I thought the first Harry Potter was good; got about half-way through the second and was suffering from deja vu – it felt like the first rewritten but without the freshness. Procuess writing. My daughter tried to get me back to a later one, the fourth I think it might have been, but my eyes kept glazing over. Just full of plot holes as described by other posters. Or just stuff.
In Le Carre, I’ve had trouble with Smiley’s age, the ages of those surrounding him and bits of the chronology appearing not to fit together too well. Me or the novels? Finally I gave up (mentally) chasing down the connections and just took each book as an entity on its own.
As Mary says, plot holes pull you out of the story. They are a pain. Often they are blindingly obvious to the reader.
Hugh, I don’t mind a coincidence or two – I have seen a few in real life – coincidence does happen which is why we have a word for it. BUT when they are the key to a story and they keep happening to reset the storyline, save the life of the protagonist, etc., then they get to be too much.
One coincidence, yes; two suspect; three – I’m closing the book.

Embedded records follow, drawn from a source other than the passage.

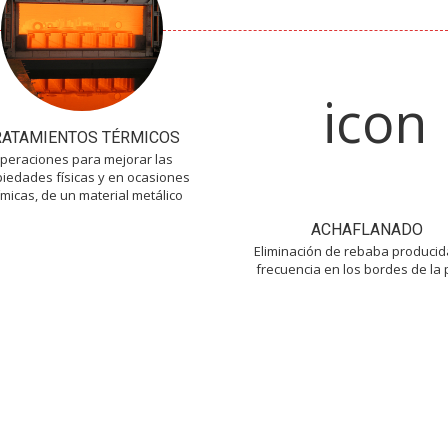
RATAMIENTOS TÉRMICOS
peraciones para mejorar las
iedades físicas y en ocasiones
micas, de un material metálico
ACHAFLANADO
Eliminación de rebaba producid
frecuencia en los bordes de la 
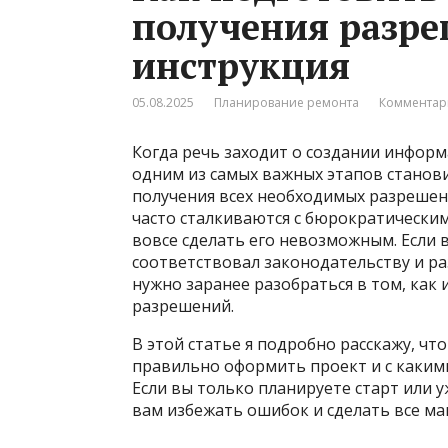
получения разре
инструкция
05.08.2025
Планирование ремонта
Комментар
Когда речь заходит о создании информ
одним из самых важных этапов станов
получения всех необходимых разрешени
часто сталкиваются с бюрократическим
вовсе сделать его невозможным. Если 
соответствовал законодательству и р
нужно заранее разобраться в том, как
разрешений.
В этой статье я подробно расскажу, чт
правильно оформить проект и с каким
Если вы только планируете старт или 
вам избежать ошибок и сделать все ма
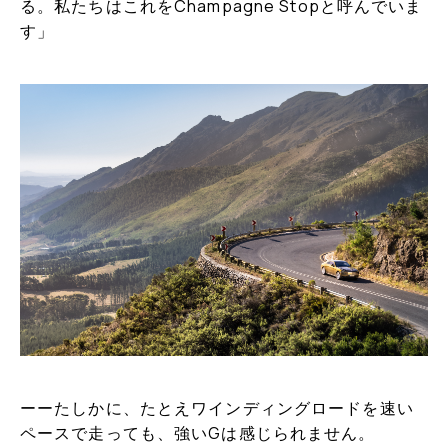
る。私たちはこれをChampagne Stopと呼んでいま
す」
ーーたしかに、たとえワインディングロードを速い
ペースで走っても、強いGは感じられません。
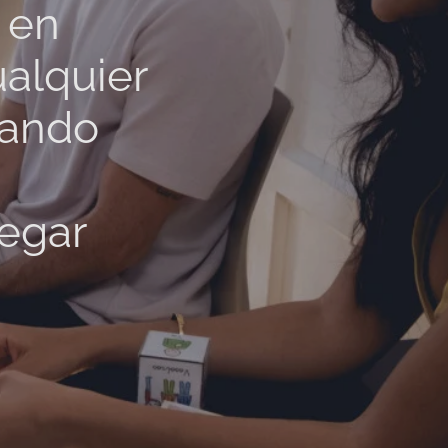
 en
ualquier
vando
legar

Something else that pulls me out of a story is chronoclasms in dialog. For instance, when I was a lad in Australia in the 1940s and 1950s, we were pretty British (even in officlal, as distinct from ordinary spoken, accent). An example is “railway station”. Now we (or rather, many OTHER Australians) say “train station” – they’ve learnt that from American movies and TV. The other day, I heard a character in an Australian TV drama set in the 1950s refer to a “train station”. No, we didn’t say that.